Sugary soft drinks, candy and other junk foods are short on nutrients. They provide what are commonly referred to as empty calories. Beans are the opposite -- a high-value food source packed with fiber, protein, iron, magnesium and other nutrients. When it comes to beans, every calorie is a calorie worth eating.
Beans With 110 to 130 Calories per Serving
Beans vary slightly in caloric content, depending on the variety. According to the Centers for Disease Control and Prevention, dry adzuki, pinto and black beans have 110 calories per half-cup. A half-cup of dry lima, pinto or cranberry beans contains 120 calories. Garbanzo beans, which are also known as chickpeas, contain 130 calories per dry half-cup, as do pink and navy beans.

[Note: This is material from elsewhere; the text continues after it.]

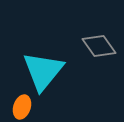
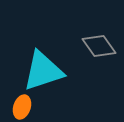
cyan triangle: rotated 33 degrees clockwise
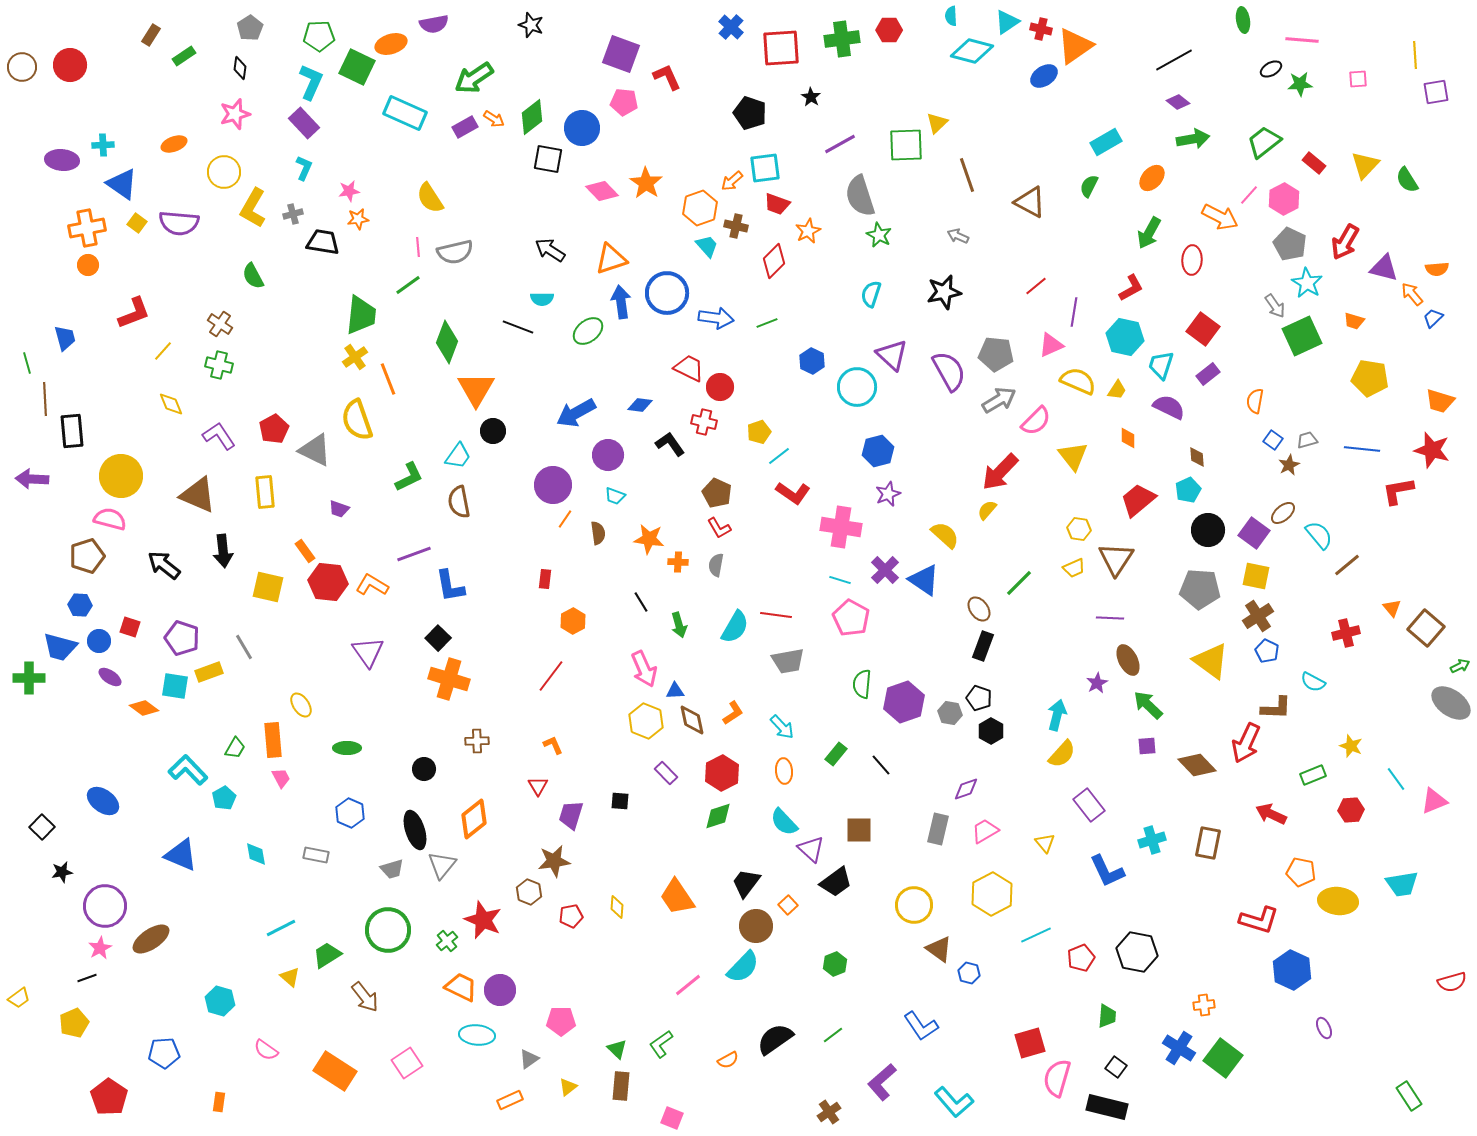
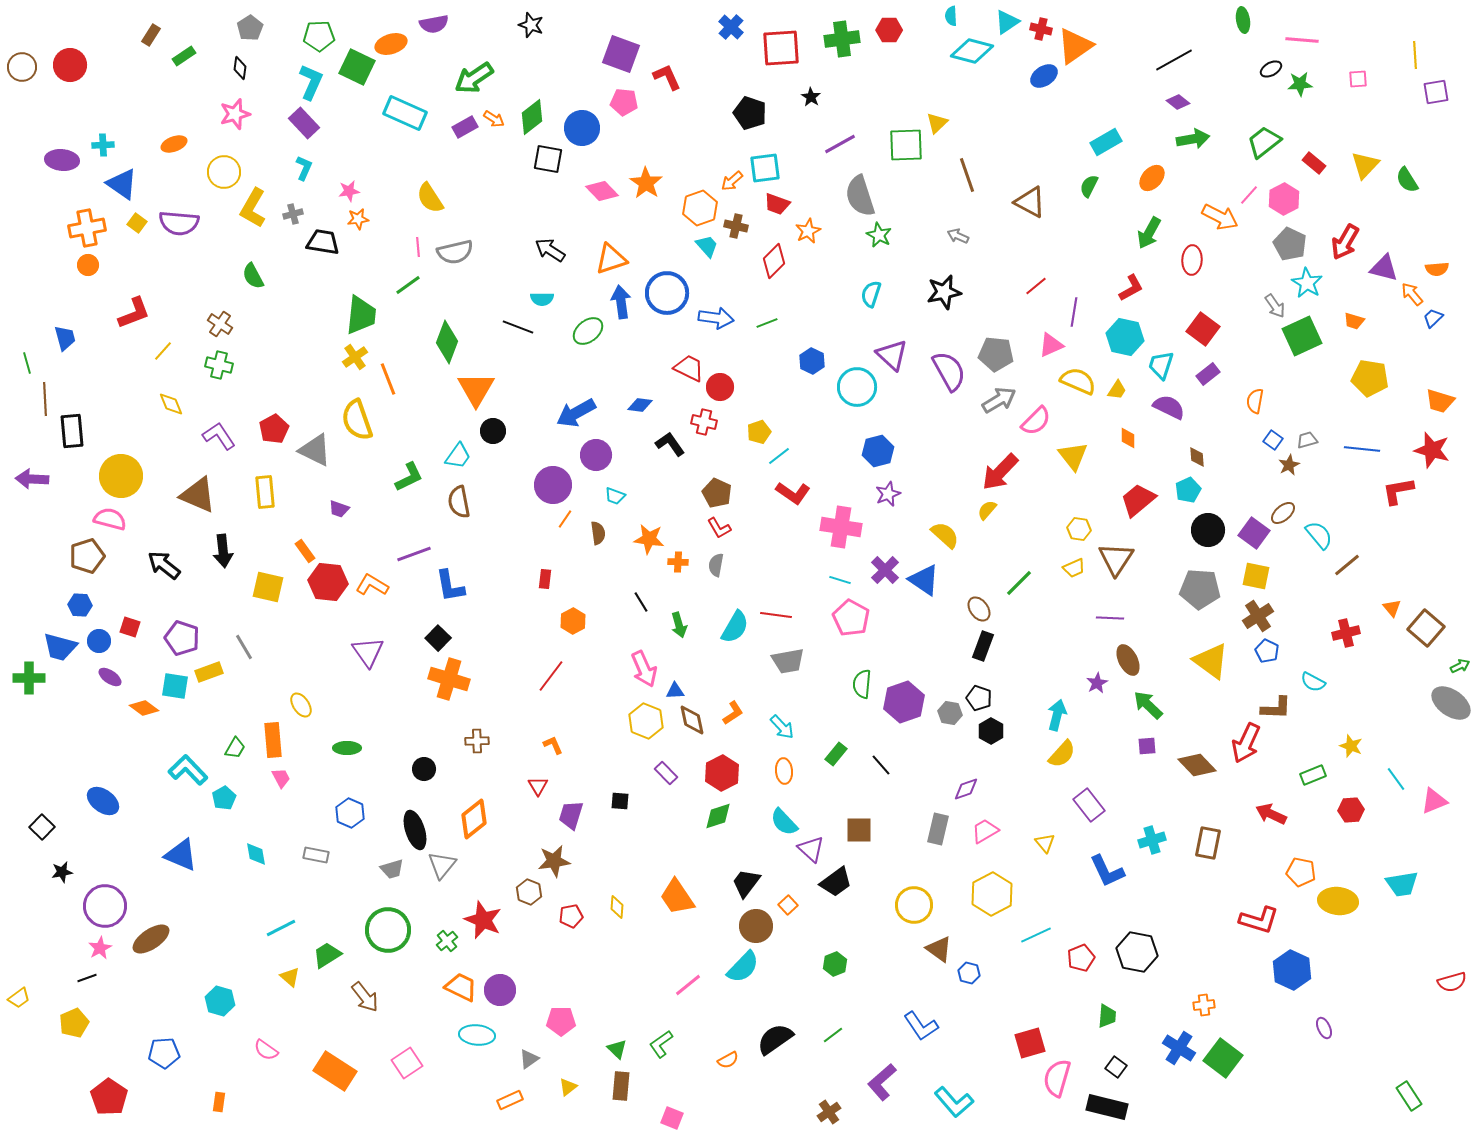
purple circle at (608, 455): moved 12 px left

Other varieties of beans have higher or lower calorie counts per serving. Black-eyed beans, for instance, contain 80 calories per half-cup of dry beans. Great northern beans contain 100 calories per half-cup. And a dry half-cup of small red beans has 310 calories.
Fat, Fiber and Protein
Most beans are naturally low in fat and cholesterol. They give you both soluble and insoluble dietary fiber, and they're a good source of protein. According to the Centers for Disease Control and Prevention, you need to pair dry beans with a grain source such as rice to make a complete protein.
Vitamins and Minerals
MayoClinic.com reports that beans and other legumes tend to be good sources of iron, potassium, folate and magnesium. A serving of garbanzo beans, for instance, provides 15 percent of your recommended daily value of iron. Kidney, lima, pinto and black beans contain 10 percent of your recommended daily value of this mineral.
With so many types of beans to choose from, you can find lots of different ways to incorporate these healthy legumes into meals. Black beans and pinto beans, for instance, are ideal for burritos. Use chickpeas to make hummus, curries and stews. Whether you start with dry or canned beans, you'll be eating a nutritious source of energy for your body.